By Order of the Board

China Energy Storage Technology Development Limited

Lin Dailian

Chairman and Executive Director

Hong Kong, 30 April 2025

Notes:

  1. Any member of the Company entitled to attend and vote at the AGM shall be entitled to appoint another person as his proxy to attend and vote instead of him. A member who is the holder of two or more shares may appoint more than one proxy to represent him and vote on his behalf at the AGM. A proxy need not be a member of the Company.
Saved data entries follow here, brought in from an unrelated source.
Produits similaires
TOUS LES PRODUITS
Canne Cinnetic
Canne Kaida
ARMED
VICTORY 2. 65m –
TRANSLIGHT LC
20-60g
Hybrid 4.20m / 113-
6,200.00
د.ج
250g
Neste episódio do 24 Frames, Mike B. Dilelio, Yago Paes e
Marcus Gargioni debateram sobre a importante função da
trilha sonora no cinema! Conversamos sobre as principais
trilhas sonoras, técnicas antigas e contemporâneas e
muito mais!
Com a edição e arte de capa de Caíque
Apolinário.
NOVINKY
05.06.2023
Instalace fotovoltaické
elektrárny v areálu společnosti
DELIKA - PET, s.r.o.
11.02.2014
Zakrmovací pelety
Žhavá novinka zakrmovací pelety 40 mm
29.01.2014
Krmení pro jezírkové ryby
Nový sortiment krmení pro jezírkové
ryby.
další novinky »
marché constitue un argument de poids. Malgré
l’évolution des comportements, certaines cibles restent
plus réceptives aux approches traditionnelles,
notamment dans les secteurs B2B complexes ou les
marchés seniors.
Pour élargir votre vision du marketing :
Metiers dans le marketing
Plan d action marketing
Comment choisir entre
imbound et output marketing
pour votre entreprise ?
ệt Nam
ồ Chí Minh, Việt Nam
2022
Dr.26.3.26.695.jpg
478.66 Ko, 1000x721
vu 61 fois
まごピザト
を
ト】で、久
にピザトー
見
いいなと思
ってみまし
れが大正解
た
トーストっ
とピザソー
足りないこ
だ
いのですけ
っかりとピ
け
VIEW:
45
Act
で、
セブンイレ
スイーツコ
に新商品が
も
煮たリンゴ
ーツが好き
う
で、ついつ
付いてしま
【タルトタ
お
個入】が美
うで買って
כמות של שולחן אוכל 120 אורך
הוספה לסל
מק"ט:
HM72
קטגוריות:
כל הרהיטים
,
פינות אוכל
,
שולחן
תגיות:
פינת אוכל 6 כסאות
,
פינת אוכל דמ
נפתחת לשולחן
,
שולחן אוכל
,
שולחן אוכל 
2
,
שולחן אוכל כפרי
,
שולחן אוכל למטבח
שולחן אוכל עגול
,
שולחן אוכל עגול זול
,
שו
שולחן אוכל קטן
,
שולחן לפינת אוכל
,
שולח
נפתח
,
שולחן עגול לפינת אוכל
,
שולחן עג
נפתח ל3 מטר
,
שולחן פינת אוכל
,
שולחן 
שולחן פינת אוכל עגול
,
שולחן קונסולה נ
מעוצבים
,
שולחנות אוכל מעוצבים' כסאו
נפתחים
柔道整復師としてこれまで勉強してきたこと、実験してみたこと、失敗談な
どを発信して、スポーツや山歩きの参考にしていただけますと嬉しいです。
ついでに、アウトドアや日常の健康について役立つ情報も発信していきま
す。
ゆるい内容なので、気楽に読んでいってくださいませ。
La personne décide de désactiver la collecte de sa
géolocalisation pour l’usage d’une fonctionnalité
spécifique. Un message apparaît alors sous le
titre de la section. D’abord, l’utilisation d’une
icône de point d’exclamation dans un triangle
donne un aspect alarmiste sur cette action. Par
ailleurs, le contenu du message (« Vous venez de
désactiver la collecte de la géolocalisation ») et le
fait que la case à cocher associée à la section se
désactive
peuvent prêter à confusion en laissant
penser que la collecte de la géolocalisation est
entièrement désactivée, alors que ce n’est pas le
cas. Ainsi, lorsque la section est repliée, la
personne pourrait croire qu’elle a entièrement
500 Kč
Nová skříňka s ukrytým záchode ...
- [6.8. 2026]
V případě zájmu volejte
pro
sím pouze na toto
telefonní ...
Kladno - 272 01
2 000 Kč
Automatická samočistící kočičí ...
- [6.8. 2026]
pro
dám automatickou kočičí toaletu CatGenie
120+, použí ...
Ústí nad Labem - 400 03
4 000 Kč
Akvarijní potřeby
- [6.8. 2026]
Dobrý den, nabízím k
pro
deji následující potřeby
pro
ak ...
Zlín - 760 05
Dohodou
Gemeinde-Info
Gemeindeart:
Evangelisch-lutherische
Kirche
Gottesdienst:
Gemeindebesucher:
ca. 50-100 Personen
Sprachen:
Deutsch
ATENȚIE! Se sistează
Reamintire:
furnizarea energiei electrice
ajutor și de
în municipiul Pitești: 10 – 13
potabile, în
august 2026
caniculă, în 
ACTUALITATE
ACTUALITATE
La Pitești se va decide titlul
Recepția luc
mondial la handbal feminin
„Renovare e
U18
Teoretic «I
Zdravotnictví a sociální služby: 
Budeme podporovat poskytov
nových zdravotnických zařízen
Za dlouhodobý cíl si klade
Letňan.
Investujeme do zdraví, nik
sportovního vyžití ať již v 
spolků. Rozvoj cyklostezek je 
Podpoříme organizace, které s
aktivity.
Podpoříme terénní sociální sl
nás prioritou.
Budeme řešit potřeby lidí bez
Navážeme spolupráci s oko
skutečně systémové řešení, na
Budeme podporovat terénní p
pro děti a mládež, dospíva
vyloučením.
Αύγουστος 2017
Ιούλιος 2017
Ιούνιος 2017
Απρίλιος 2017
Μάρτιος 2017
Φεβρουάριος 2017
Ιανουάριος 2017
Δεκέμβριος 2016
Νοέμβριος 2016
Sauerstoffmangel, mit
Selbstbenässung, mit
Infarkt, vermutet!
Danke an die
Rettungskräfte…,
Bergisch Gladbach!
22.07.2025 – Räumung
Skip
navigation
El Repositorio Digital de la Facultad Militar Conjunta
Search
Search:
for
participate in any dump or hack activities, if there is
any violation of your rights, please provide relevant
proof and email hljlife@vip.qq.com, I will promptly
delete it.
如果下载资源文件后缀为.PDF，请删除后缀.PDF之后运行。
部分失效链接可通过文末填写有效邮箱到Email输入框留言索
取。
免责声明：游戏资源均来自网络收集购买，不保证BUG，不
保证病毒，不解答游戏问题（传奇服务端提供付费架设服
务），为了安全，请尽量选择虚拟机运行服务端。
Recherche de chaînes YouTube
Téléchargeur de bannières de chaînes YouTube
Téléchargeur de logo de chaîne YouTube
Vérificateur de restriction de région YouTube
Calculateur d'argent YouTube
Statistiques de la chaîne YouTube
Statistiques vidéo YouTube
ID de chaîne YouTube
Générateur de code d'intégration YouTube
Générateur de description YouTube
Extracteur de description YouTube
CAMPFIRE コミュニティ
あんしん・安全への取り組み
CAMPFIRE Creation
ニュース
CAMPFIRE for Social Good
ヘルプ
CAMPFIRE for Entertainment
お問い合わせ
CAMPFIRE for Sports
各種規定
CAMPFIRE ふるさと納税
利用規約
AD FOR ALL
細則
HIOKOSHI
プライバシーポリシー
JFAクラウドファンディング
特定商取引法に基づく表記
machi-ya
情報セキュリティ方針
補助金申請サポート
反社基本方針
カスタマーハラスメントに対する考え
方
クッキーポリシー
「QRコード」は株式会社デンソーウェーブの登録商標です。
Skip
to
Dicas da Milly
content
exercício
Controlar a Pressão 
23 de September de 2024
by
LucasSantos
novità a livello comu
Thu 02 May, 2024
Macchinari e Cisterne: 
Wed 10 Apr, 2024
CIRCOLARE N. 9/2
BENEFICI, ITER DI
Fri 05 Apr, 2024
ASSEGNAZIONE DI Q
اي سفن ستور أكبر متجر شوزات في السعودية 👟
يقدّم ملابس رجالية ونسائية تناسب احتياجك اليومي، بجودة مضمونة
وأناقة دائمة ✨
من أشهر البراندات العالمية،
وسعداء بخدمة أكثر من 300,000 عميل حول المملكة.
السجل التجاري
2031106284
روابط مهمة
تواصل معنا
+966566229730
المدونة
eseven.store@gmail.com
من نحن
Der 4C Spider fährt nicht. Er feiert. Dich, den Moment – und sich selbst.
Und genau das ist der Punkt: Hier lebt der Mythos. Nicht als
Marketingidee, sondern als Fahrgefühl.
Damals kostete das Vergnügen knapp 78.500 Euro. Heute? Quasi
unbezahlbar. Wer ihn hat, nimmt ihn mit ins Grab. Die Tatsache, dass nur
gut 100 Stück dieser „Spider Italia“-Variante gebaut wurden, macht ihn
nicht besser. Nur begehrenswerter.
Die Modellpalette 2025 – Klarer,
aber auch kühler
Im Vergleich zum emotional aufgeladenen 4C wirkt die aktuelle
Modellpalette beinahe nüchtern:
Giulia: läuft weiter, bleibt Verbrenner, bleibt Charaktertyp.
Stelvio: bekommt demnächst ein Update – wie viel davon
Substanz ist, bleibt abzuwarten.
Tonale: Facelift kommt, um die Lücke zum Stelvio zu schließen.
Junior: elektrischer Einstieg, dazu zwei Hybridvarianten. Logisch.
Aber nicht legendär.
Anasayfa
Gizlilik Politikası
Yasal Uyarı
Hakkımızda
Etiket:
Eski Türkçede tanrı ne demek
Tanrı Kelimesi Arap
On a poll, votes may be given either personally or by proxy.

  2. The instrument appointing a proxy shall be in writing under the hand of the appointer or of his attorney duly authorised in writing or, if the appointer is a corporation, either under its seal or under the hand of an officer, attorney or other person authorised to sign the same.

  3. The register of members of the Company will be closed from 16 June 2025 (Monday) to 20 June 2025 (Friday), both dates inclusive, during such period no transfer of shares of the Company will be registered. In order to be eligible to attend and vote at the AGM, all transfer documents accompanied by the relevant share certificates must be lodged with the Hong Kong branch share registrar of the Company, Tricor Investor Services Limited, at 17/F, Far East Finance Centre, 16 Harcourt Road, Hong Kong not later than 4:30 p.m. on 13 June 2025 (Friday).

  4. To be valid, the instrument appointing a proxy and (if required by the Board) the power of attorney or other authority (if any) under which it is signed, or a notarially certified copy of such power or authority, shall be delivered to the office of the Hong Kong branch share registrar of the Company, Tricor Investor Services Limited, at 17/F, Far East Finance Centre, 16 Harcourt Road, Hong Kong not less than 48 hours before the time appointed for holding the AGM or any adjournment thereof.

  5. No instrument appointing a proxy shall be valid after expiration of 12 months from the date named in it as the date of its execution, except at an adjourned meeting or on a poll demanded at the AGM or any adjournment thereof in cases where the AGM was originally held within 12 months from such date.

  6. Where there are joint registered holders of any Share, any one of such persons may vote at any meeting, either personally or by proxy, in respect of such Share as if he were solely entitled thereto; but if more than one of such joint holders be present at any meeting personally or by proxy, that one of the said persons so present whose name stands first on the Register of Members of the Company in respect of such Share shall alone be entitled to vote in respect thereof.

  7. 4 -


  1. Delivery of an instrument appointing a proxy shall not preclude a member from attending and voting in person (or in the case of a member being a corporation, its duly authorised representative) at the meeting or upon the poll concerned and, in such event, the instrument appointing a proxy shall be deemed to be revoked.

  2. An explanatory statement containing the information necessary to enable the members to make an informed decision as to whether to vote for or against the ordinary resolution no. 5 as set out in this notice is enclosed.

  3. Details of the Directors proposed to be re-elected as Directors of the Company at the AGM are set out in Appendix II to this circular.

  4. A form of proxy for use at the AGM is enclosed.

As at the date of this notice, the Board comprises Mr. Lin Dailian (Chairman), Mr. Liu Zhiwei, Ms. Lin Xiaoshan, Mr. Wang Qi and Ms. Bian Sulan as executive Directors; Mr. Li Huiwu, Mr. Wu Chi King and Ms. Zhang Xiulin as independent non-executive Directors.